**What you need to do**
Copy out every line of the data where the word "Training" is found.

**Exercise data**
----

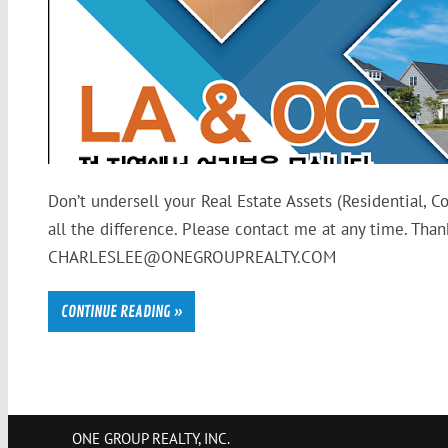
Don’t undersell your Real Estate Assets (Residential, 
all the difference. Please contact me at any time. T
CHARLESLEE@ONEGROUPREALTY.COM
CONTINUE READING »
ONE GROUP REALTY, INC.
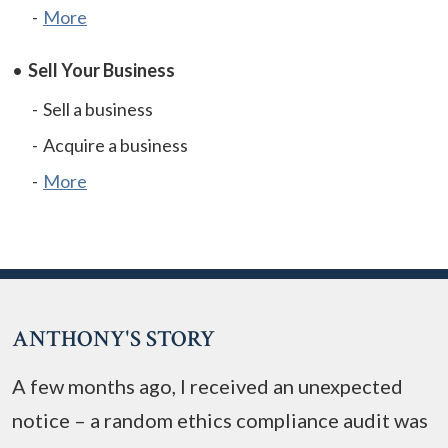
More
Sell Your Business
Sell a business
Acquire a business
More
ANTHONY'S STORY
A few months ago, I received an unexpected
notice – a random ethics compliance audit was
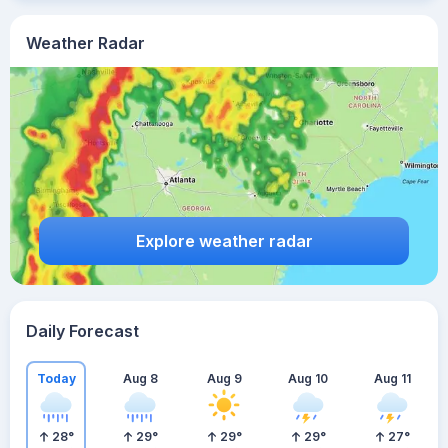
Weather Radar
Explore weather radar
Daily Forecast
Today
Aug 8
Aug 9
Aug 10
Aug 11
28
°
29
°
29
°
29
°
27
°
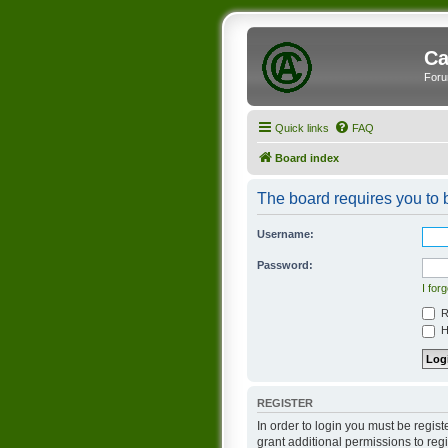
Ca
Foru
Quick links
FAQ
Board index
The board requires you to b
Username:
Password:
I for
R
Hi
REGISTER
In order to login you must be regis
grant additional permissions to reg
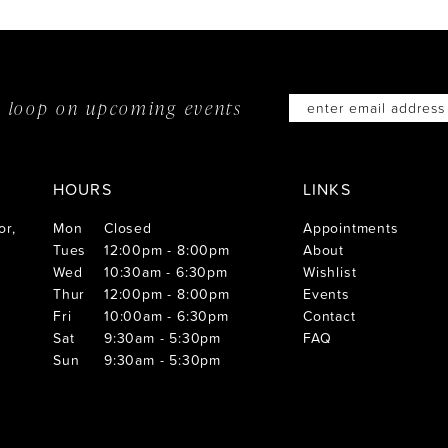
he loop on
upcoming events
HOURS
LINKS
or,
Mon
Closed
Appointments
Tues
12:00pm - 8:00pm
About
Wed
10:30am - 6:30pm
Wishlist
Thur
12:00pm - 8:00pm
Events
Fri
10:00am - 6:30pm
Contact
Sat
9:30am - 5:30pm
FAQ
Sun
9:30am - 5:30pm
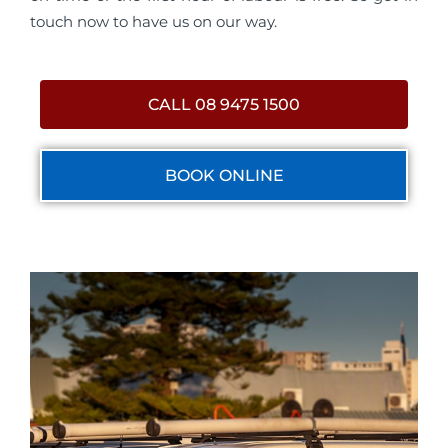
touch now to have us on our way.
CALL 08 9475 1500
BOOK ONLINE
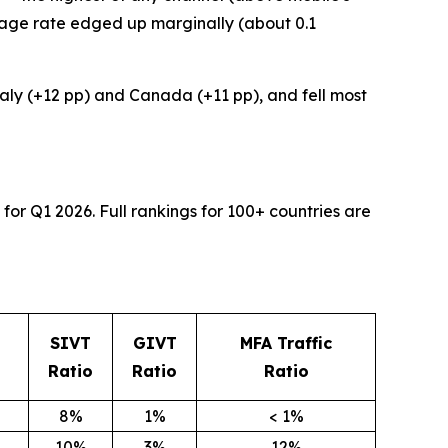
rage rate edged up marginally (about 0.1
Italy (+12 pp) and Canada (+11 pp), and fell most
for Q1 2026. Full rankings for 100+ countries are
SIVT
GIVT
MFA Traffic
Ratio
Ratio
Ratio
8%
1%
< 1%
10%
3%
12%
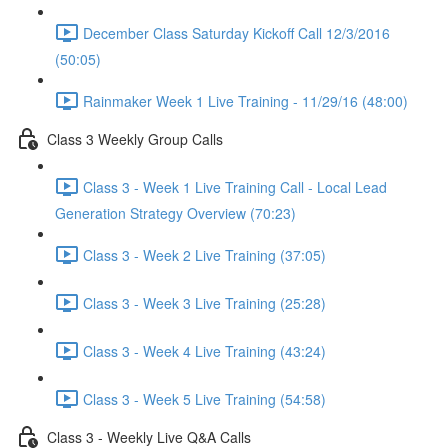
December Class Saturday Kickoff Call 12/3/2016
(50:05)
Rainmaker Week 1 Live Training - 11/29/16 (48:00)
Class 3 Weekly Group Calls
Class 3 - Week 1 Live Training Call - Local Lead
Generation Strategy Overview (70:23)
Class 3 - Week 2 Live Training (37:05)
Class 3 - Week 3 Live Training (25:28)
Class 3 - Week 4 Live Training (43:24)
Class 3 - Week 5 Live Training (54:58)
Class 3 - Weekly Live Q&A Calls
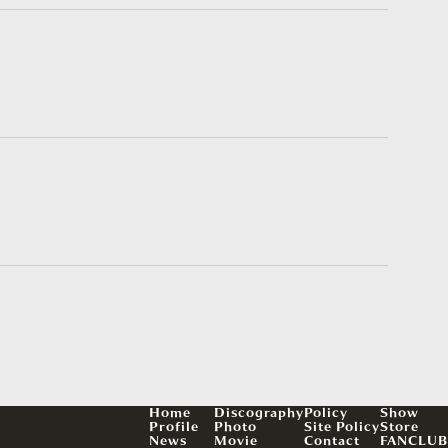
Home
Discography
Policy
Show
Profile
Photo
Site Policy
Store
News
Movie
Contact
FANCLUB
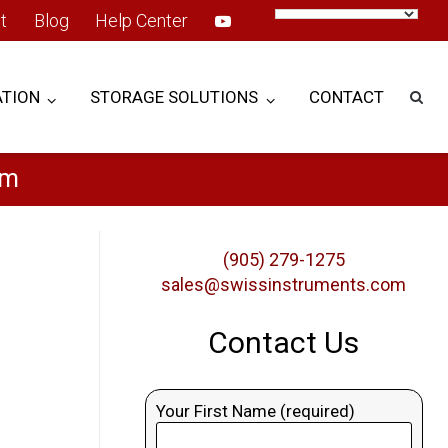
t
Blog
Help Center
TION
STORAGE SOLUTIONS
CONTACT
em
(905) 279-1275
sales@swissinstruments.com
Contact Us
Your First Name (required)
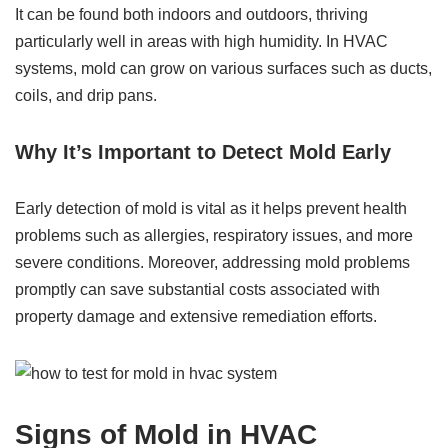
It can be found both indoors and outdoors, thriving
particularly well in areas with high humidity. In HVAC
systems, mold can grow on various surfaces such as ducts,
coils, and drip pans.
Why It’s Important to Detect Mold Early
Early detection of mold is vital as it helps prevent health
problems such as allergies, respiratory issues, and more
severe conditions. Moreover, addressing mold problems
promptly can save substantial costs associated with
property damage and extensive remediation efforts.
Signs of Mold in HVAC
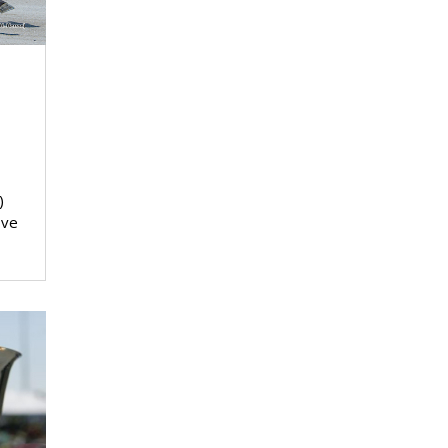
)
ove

----

**Solved exercise**
Rainmaker Week 1 Live Training - 11/29/16 (48:00)
Class 3 - Week 1 Live Training Call - Local Lead
Class 3 - Week 2 Live Training (37:05)
Class 3 - Week 3 Live Training (25:28)
Class 3 - Week 4 Live Training (43:24)
Class 3 - Week 5 Live Training (54:58)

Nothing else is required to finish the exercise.